Stephen Downes (July 1 2006)
I re-discovered the above quote on a one of my seminar slides made back in 2006 while thinking about this podcast episode and blog post. Profound stuff and it was in fact 2004, when I received an unexpected email from someone who subsequently became a good friend and colleague meeting face-to-face 1.5 years later, after regular weekly Skype chats and collaborative projects together. Dr Randall Kindley from Minnesota USA introduced me to what we called then Scenario-Based Learning (SBL), Situational Learning (SL), Simulations, eSims, Role Plays and Games. This was all describing a methodology now becoming of age, which is often called Immersive Learning (IL).
The interest and energy around the campus was building steadily fueled by our work with Sheila Kavanagh OAM, a colleague and awarded burns nurse for her help in the 2002 Bali Bombings Disaster. Together we built an early example of immersive learning called the “Disaster Down Under” to help if such a tragedy ever happened again. In 2005 Randall visited Adelaide for a series of seminars and workshops. I can remember vividly how much trouble we had trying to find software to serve the need for what is called branching. IL works by presenting a learning with the 3C’s Challenges, Choices and Consequences Back then the only affordable way we could find handling branching was Moodle and that was in its early stages. Everyone realized the potential of IL but as learning designers/educators it was a challenge to support the methodology with interactive learning modules or software managed processes.
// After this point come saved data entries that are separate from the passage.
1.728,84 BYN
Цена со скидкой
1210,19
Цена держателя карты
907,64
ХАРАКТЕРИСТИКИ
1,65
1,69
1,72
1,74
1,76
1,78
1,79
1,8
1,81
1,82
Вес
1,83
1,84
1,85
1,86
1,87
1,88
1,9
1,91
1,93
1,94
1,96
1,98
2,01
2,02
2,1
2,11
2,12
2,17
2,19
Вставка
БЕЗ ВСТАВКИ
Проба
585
We were devastated in 2006 when we heard Randall had a massive heart attack without notice and had died – educational research lost a pioneering thought leader. However his legacy has lived on in Adelaide and he would be thrilled at knowing that today the technology has caught up to the pedagogical needs and it is a new day for IL.
In this blog entry I have listed the available links to the work of Randall and it wont take you long to realize how far ahead of the wave his thinking was – spend some time listening and reading … your teaching may never be the same again.
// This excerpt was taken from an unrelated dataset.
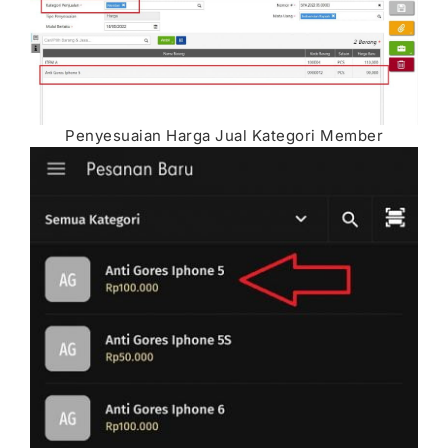
Penyesuaian Harga Jual Kategori Member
In 2007 while on a trip to the USA I was introduced to a software product called Simwriter. It was in its early development as well so I have been tracking it’s progress ever since. Late in 2012 I received from NexLearn the publishers, notification about an exciting new development in IL. The Immersive Leaning University (ILU) was having a Conference and Symposium in San Antonio TX in Jan 2013. Thanks to some significant prize money from 2012, I was able to attend and it was really worth it. My passion for IL has been rekindled and now “we have the technology!”. I am now exploring, learning and developing with three major software offerings
Simwriter Simplicity , Articulate Storyline and the cloud based Zebrazapps In future episodes I will be unpacking this software and sharing insights. I am also excited to be able to talk to some of today’s pioneers in pushing IL forward and publishing them as episodes… stay tuned.
Please join me in this journey and share your examples of Immersive Learning and how it helped achieve outcomes in transformative education.
The Heritage of a Prophet: Dr Randall Kindley’s Legacy
- The New Instructional Design: Situational Learning. The complete presentation as published using the early Articulate Pro software in 2005
- Distaster Down Under Scenario-based Learning: Burns Nurse Planning experience published in 2005
- Journal Article: “The Power of Simulation-based e-Learning (SIMBeL)” (2002)
- Online Magazine Article: “Scenario-Based e-Learning (SBeL): A Step Beyond Traditional E-Learning We All Can Take” (2002)
- The Situational Learning Cycle: Foundation of Simulation Learning. “Part 1: Identifying and Combining Appropriate Learning Technologies” (2003)
Immersive Learning Today: Tools and Resources
If you consider the “Continuum of Shift” applied to learning management systems, at one end you have a content-centric tool like Blackboard, then you find Moodle in the middle, and at the other, activity-centric, end you have LAMS (Learning Activity Management System), which is being used for interactive learning sequences and constructivist design in teaching. “LAMS is not really a LMS as such, it integrates with both Moodle and Blackboard and provides teachers with a highly intuitive visual authoring environment for creating sequences of learning activities. These activities can include a range of individual tasks, small group work and whole class activities based on both content and collaboration” (LAMS website). I believe this is the most useful tool for developing strong pedagogy in learning design, Higher Education has available. And when I tell people in workshops “it is Learning Design, not for dummies, but time strapped academics”, I usually have their attention.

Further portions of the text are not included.